Start of EXERCISE MATERIALS

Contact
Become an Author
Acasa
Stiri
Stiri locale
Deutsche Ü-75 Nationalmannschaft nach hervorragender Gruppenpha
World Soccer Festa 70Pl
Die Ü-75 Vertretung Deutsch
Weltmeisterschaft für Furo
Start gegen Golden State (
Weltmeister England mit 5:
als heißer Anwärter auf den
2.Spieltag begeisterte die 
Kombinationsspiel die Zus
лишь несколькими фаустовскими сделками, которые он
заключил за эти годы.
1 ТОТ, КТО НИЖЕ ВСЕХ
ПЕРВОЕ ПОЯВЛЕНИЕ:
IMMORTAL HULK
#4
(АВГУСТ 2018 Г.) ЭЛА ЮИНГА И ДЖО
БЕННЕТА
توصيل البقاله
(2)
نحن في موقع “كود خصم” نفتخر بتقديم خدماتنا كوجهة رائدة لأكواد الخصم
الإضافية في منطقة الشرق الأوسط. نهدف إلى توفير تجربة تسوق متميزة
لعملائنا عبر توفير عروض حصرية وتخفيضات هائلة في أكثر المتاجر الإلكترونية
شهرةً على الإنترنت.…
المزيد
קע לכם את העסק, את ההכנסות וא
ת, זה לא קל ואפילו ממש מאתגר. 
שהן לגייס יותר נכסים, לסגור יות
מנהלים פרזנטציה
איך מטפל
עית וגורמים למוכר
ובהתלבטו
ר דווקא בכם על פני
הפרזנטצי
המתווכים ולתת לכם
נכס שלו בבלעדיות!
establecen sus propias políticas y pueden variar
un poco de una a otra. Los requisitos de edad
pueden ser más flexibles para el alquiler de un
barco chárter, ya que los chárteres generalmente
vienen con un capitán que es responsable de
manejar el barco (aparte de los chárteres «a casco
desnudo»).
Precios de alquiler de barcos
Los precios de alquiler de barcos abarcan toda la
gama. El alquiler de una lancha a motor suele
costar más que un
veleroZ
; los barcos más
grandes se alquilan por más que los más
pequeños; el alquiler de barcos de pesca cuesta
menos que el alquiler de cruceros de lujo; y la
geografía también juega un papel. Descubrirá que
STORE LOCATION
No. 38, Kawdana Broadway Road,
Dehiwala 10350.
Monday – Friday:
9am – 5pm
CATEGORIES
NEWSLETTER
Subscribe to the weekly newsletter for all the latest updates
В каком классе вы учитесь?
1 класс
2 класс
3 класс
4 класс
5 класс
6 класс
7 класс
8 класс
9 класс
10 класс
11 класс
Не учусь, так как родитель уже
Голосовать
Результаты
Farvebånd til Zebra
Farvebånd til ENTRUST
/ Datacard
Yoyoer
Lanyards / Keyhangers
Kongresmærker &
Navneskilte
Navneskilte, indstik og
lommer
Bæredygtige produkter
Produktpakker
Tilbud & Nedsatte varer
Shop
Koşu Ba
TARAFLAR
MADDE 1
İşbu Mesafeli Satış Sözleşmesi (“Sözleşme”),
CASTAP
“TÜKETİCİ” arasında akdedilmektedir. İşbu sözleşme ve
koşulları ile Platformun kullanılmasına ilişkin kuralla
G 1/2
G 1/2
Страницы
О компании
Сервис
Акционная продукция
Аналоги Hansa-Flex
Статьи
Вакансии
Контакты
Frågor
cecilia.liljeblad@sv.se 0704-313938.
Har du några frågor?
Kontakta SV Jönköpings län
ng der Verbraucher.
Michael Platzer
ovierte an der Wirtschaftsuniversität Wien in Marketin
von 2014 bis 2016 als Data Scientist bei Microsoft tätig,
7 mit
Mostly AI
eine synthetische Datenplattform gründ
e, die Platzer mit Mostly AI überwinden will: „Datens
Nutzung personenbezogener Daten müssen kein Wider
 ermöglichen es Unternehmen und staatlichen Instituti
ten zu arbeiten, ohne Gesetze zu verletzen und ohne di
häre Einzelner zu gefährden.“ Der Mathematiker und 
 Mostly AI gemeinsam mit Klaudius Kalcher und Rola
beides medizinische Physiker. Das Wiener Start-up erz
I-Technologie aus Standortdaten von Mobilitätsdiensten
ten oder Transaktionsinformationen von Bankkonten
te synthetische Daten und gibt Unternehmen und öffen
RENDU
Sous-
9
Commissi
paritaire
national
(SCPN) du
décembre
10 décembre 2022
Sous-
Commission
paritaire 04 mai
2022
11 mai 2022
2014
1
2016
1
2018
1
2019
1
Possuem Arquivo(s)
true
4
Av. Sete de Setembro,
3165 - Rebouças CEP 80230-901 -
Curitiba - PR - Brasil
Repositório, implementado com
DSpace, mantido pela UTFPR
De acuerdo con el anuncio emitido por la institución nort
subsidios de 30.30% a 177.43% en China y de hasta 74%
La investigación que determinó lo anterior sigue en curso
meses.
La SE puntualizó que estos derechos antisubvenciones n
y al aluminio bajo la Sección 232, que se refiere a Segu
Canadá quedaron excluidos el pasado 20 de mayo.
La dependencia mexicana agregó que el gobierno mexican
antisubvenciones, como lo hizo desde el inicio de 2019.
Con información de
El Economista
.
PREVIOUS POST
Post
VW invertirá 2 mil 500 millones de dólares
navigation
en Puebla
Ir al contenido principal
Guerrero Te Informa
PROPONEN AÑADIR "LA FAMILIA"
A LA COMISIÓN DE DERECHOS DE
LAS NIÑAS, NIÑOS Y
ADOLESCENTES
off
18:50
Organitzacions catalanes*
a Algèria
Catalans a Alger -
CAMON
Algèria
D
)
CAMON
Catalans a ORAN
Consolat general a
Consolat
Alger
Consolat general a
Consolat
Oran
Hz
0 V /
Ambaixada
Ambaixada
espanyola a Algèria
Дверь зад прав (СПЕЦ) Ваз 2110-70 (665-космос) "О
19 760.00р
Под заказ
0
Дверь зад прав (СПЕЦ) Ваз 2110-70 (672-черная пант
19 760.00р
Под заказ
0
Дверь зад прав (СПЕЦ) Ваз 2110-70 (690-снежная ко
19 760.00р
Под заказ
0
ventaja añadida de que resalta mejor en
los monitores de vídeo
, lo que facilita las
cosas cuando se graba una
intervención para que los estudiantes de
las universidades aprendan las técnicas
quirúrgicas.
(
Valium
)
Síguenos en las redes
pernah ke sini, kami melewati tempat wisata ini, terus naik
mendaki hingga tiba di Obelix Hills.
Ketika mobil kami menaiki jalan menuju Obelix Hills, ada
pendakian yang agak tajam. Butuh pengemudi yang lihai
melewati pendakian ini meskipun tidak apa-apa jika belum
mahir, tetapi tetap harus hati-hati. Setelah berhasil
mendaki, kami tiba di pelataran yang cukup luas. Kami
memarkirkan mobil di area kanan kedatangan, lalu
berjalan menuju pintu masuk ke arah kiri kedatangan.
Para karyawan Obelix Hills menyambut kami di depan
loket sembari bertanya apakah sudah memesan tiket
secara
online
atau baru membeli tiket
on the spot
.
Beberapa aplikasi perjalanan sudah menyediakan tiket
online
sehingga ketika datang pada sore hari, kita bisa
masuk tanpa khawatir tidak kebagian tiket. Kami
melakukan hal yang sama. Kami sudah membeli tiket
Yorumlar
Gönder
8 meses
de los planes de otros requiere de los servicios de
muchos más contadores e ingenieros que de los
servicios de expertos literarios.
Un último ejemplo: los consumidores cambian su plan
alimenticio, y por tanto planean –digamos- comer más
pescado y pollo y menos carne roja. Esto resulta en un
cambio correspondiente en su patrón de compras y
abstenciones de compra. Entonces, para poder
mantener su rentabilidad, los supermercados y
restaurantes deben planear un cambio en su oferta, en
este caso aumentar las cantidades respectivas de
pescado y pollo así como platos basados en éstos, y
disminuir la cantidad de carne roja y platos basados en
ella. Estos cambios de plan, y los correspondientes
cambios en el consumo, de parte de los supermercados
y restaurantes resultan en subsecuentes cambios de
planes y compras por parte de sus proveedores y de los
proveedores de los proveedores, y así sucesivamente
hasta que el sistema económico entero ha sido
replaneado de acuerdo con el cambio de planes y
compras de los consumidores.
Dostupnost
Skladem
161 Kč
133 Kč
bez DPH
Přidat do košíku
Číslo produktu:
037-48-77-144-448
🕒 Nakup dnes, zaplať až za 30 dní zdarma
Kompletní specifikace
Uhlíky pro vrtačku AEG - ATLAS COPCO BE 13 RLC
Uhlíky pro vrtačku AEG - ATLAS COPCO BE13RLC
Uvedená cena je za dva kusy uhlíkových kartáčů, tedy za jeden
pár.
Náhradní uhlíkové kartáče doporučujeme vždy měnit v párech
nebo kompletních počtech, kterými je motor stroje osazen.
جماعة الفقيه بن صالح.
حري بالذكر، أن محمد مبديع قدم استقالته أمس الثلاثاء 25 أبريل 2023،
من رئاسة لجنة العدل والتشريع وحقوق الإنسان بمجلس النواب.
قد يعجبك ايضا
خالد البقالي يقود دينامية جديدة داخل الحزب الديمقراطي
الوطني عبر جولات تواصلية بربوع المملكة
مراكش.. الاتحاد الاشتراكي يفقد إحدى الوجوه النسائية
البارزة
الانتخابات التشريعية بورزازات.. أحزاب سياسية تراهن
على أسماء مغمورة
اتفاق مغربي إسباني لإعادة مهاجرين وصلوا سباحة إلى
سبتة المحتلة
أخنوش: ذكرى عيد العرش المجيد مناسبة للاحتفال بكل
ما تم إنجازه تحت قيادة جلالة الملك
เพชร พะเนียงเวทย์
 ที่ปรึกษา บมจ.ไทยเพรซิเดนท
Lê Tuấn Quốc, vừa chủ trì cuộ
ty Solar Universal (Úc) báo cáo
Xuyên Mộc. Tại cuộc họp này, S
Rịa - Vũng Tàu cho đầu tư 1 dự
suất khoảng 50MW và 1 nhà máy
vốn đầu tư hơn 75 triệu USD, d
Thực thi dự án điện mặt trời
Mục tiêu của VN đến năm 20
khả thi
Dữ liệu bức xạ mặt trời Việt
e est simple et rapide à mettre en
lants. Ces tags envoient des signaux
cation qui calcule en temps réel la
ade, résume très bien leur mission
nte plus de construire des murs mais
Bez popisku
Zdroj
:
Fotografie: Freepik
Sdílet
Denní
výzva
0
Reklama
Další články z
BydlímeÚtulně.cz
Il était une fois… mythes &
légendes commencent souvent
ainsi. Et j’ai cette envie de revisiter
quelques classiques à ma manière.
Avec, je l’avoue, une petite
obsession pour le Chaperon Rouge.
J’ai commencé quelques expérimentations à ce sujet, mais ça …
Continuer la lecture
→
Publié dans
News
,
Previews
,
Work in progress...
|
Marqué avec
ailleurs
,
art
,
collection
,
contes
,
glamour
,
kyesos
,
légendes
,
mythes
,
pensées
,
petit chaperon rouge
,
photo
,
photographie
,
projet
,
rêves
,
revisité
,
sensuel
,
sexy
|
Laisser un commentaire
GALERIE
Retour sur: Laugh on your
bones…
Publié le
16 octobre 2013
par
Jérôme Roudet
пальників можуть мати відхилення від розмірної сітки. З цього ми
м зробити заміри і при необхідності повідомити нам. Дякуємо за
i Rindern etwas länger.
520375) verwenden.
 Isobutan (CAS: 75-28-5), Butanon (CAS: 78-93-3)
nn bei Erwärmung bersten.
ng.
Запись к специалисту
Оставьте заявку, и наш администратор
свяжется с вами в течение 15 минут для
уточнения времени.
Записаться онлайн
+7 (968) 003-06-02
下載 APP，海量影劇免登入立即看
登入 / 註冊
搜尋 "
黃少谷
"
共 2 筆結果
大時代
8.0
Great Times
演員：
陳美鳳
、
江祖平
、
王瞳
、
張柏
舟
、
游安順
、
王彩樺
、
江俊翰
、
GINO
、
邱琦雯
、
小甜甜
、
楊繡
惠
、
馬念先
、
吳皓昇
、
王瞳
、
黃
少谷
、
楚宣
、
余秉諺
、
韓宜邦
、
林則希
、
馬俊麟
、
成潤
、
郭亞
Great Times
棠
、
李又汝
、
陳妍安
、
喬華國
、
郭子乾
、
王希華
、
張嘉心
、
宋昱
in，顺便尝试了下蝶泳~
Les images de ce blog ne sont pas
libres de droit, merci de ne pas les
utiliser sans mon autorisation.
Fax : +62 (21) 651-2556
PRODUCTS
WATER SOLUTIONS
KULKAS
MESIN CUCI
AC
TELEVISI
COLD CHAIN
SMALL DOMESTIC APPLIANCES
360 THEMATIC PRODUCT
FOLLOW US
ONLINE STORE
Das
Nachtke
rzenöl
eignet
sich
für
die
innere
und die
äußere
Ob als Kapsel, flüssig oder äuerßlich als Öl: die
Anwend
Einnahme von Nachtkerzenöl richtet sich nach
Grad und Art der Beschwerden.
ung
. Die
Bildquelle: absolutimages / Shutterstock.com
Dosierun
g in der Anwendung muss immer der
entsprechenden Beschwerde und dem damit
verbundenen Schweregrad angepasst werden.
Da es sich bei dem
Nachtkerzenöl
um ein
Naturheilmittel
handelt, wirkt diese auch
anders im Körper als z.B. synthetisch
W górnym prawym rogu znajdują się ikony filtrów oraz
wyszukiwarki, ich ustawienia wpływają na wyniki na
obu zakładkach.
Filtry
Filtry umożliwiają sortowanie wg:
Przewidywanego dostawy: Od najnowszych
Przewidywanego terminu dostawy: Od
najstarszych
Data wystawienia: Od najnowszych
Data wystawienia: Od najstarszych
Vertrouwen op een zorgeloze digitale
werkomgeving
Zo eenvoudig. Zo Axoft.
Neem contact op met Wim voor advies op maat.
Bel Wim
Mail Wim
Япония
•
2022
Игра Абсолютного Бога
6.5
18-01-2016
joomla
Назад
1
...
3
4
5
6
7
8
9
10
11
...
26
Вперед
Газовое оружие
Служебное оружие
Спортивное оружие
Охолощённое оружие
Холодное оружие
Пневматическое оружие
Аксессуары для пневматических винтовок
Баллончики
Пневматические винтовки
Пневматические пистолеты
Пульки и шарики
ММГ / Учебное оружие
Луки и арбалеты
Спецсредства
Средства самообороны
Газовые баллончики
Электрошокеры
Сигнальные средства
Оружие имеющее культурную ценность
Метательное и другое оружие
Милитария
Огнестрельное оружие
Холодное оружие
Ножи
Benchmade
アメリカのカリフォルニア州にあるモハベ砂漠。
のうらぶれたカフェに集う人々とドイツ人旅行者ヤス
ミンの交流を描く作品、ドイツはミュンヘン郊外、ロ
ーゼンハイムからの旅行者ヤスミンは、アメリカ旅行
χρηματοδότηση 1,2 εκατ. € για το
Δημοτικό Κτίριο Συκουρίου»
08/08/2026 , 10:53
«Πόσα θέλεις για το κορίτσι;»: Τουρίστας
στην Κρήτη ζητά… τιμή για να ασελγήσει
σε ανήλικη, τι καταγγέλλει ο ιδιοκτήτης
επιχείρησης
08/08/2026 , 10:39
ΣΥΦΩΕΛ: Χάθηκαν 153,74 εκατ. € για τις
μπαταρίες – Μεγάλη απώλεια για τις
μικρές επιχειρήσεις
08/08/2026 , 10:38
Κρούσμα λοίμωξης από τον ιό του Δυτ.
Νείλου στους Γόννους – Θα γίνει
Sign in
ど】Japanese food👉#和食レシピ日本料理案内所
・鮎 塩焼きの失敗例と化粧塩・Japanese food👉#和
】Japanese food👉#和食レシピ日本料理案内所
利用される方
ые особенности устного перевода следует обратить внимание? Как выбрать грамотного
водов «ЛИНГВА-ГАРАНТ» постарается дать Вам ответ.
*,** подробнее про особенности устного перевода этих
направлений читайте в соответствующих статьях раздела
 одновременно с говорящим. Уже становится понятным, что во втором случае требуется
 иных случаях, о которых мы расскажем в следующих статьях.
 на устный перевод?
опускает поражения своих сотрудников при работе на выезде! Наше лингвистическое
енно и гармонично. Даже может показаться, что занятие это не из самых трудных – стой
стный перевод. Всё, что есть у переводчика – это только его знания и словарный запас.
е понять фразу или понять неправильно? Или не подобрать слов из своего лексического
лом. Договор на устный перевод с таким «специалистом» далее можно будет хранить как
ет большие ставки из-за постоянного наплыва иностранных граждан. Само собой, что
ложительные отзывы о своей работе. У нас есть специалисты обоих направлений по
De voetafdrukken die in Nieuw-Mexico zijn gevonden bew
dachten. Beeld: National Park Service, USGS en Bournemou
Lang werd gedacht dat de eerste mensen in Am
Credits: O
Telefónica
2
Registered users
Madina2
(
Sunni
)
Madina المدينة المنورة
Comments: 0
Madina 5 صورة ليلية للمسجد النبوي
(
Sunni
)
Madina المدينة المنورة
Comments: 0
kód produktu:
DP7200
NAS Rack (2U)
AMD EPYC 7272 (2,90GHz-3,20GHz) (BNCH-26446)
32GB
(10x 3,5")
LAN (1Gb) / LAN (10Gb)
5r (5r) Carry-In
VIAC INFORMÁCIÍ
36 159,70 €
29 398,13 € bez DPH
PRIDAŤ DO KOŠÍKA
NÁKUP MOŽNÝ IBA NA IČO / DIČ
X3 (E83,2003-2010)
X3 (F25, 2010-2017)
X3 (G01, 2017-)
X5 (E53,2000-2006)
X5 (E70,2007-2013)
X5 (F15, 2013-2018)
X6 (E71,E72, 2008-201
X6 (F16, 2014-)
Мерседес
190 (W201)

End of EXERCISE MATERIALS

**TASK TO COMPLETE**
Reproduce, exactly as they stand in the data above, the lines from the one that holds "アメリカのカリフォルニア州にあるモハベ砂漠。" to the one that holds "ложительные отзывы о", inclusive.

**RESULT BELOW**
アメリカのカリフォルニア州にあるモハベ砂漠。
のうらぶれたカフェに集う人々とドイツ人旅行者ヤス
ミンの交流を描く作品、ドイツはミュンヘン郊外、ロ
ーゼンハイムからの旅行者ヤスミンは、アメリカ旅行
χρηματοδότηση 1,2 εκατ. € για το
Δημοτικό Κτίριο Συκουρίου»
08/08/2026 , 10:53
«Πόσα θέλεις για το κορίτσι;»: Τουρίστας
στην Κρήτη ζητά… τιμή για να ασελγήσει
σε ανήλικη, τι καταγγέλλει ο ιδιοκτήτης
επιχείρησης
08/08/2026 , 10:39
ΣΥΦΩΕΛ: Χάθηκαν 153,74 εκατ. € για τις
μπαταρίες – Μεγάλη απώλεια για τις
μικρές επιχειρήσεις
08/08/2026 , 10:38
Κρούσμα λοίμωξης από τον ιό του Δυτ.
Νείλου στους Γόννους – Θα γίνει
Sign in
ど】Japanese food👉#和食レシピ日本料理案内所
・鮎 塩焼きの失敗例と化粧塩・Japanese food👉#和
】Japanese food👉#和食レシピ日本料理案内所
利用される方
ые особенности устного перевода следует обратить внимание? Как выбрать грамотного
водов «ЛИНГВА-ГАРАНТ» постарается дать Вам ответ.
*,** подробнее про особенности устного перевода этих
направлений читайте в соответствующих статьях раздела
 одновременно с говорящим. Уже становится понятным, что во втором случае требуется
 иных случаях, о которых мы расскажем в следующих статьях.
 на устный перевод?
опускает поражения своих сотрудников при работе на выезде! Наше лингвистическое
енно и гармонично. Даже может показаться, что занятие это не из самых трудных – стой
стный перевод. Всё, что есть у переводчика – это только его знания и словарный запас.
е понять фразу или понять неправильно? Или не подобрать слов из своего лексического
лом. Договор на устный перевод с таким «специалистом» далее можно будет хранить как
ет большие ставки из-за постоянного наплыва иностранных граждан. Само собой, что
ложительные отзывы о своей работе. У нас есть специалисты обоих направлений по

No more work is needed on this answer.